HP study finds smartwatches could do more to keep user data safe

Smartwatches are failing people at keeping their data safe and protecting them from hackers.

Those are the findings of a study from Hewlett-Packard, whose Fortify on Demand security division tested 10 popular smartwatches. The company is in the process of alerting vendors about the flaws and can’t disclose the watches it tested, said Daniel Miessler, practice principal at HP.

HP also examined the security around the Web interfaces and mobile apps that accompany smartwatches and allow a person to access the device as well as how data gathered by watch apps is protected and used.

The study found vulnerabilities with each of the watches and raised concerns over user authentication methods, data encryption and data privacy, among other issues.

Only half of the watches HP tested let users lock the device’s screen, potentially allowing a stranger to access their sensitive information if the wearable was lost or stolen. Smartwatch sensors collect health data, including heart beats, and the devices store personal details like a person’s name, address and birth date. Two of the watches that lack the ability to lock a screen could be paired with a smartphone other than the owner’s, giving an attacker access to the wearable’s data.

The smartwatches fell short when it came to encrypting data that’s sent to the cloud. While the wearables used SSL and TLS security protocols to encrypt information, some relied on SSL 2.0, an older version of the protocol that’s known to have security flaws. Additionally, 40 percent of the watches were vulnerable to POODLE attacks.

In some cases, vendors prioritize getting smartwatches on the market over security so measures like data encryption are overlooked. Others don’t realize the dangers of transmitting data in clear text form, Miessler said.

HP questioned if there’s enough transparency around how data collected by watch apps is used, saying people and app developers may not realize that information ends up on a “substantial” number of servers. This provides attackers more access points to the data, either by intercepting it in transit or going after the servers where it’s stored, Miessler said. Some of the places where smartwatch data ended up included advertising and analytics networks, he added.

HP took issue with how seven of the 10 the watches processed firmware updates. Those devices were sent unencrypted updates, and while they were signed to prevent malicious files from being uploaded, this didn’t prevent them from being downloaded and viewed by others.

Consumers may not realize they need to be aware of security issues around mobile apps and Web interfaces used to access smartwatches, Miessler said.

“It’s not just a smartwatch. It’s the ecosystem around it,” he said.

Of the devices HP tested, three had Web interfaces and mobile apps that could be used to access the smartwatch. HP said the password-creation requirements for these systems weren’t complex. Additionally, the interfaces and apps didn’t lock out people after they entered the wrong password multiple times and lacked two-factor authentication. When paired with accounting-harvesting tactics, which cull the Web for information on people, these weaknesses could allow an attacker to use brute force attacks to figure out a person’s password, HP said.

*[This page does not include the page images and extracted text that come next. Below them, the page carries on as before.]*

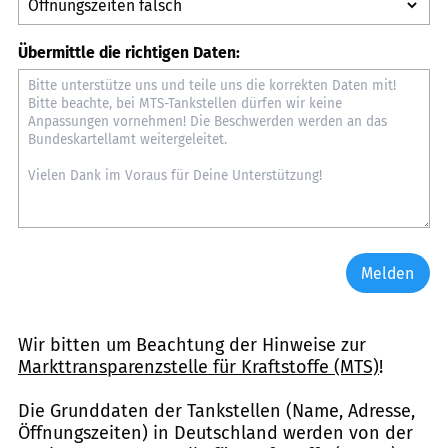
Übermittle die richtigen Daten:
Melden
Wir bitten um Beachtung der Hinweise zur
Markttransparenzstelle für Kraftstoffe (MTS)
!
Die Grunddaten der Tankstellen (Name, Adresse,
Öffnungszeiten) in Deutschland werden von der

As smartwatch adoption grows, HP predicted the devices will become appealing targets for hackers since people will store sensitive information on them such as data for making purchases or even unlocking their homes’ doors.

But those security concerns, as well as how smartwatch app data is used, aren’t on a person’s mind when they purchase a wearable, Miessler said. Instead, they’re looking at what features, like fitness and wellness monitoring, a smartwatch offers.

“They’re thinking what kind of health data can you get from the wearable, not where is the health data going,” he said.